A special police team was sent to the neighborhoods around the zoo to hunt for the roaming animals, according to local television reports.
Some of the animals were killed when they could not be captured, the report said, including six wolves found on the grounds of a children’s hospital, as well as a bear and a hyena. Some residents expressed indignation at those killings, but officials said some animals were too aggressive to be captured.
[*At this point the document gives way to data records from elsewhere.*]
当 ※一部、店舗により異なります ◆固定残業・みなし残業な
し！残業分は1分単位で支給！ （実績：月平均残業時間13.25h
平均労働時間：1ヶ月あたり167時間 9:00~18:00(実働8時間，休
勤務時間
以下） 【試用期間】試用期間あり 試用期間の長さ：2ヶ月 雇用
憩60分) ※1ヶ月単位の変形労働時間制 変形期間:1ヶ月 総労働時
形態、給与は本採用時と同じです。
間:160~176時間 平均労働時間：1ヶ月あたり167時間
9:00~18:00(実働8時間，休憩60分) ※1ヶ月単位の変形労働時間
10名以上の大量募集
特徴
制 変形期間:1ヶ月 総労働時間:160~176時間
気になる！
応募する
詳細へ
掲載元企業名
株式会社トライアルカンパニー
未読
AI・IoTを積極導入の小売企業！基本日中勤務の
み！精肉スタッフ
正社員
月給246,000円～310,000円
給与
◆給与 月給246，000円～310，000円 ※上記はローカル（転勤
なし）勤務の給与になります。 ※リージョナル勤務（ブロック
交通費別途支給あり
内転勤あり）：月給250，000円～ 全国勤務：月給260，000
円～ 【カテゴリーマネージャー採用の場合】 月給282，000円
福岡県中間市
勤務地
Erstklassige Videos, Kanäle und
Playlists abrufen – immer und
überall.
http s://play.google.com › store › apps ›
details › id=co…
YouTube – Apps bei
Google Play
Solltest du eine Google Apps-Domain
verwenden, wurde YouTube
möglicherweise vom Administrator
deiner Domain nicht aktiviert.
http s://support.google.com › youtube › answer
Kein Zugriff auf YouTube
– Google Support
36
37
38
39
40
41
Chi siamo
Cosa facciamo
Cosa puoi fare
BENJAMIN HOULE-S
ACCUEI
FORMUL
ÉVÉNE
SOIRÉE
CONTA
The director of the zoo, Zurab Gurielidze, called for an investigation into the killing of the animals. “If an animal attacked people, it’s one thing,” he was quoted as saying by Interfax. “I know that no order was issued to kill animals. Some policemen exceeded their authority.”
Zoo workers were quoted as saying that a full animal census was impossible because parts of the zoo remained under water, but a popular albino lion called Sumba was found shot dead on the grounds.
Helicopters were swooping low over the city to try to spot the animals. Those missing after the flood included 20 wolves, eight lions, and several tigers and jaguars, Interfax reported. Only three of 17 penguins survived, the news agency said.
One person who died while trying to save the animals, Guliko Chitadze, a 25-year veteran of the Tbilisi Zoo, had her arm amputated in late May after she was attacked by a tiger, Interfax said.
At a Sunday Mass, Patriarch Ilia II, the head of the Georgian Orthodox Church, told worshipers that the broad assault against the church by the country’s former Communist rulers lay at the root of the disaster.
“When Communists came to us in this country, they ordered that all crosses and bells of the churches be melted down and the money used to build the zoo,” the patriarch said, Interfax reported. “Therefore, the zoo should have not been built there,” he said. “Many didn’t know this, but sin will not go without punishment.”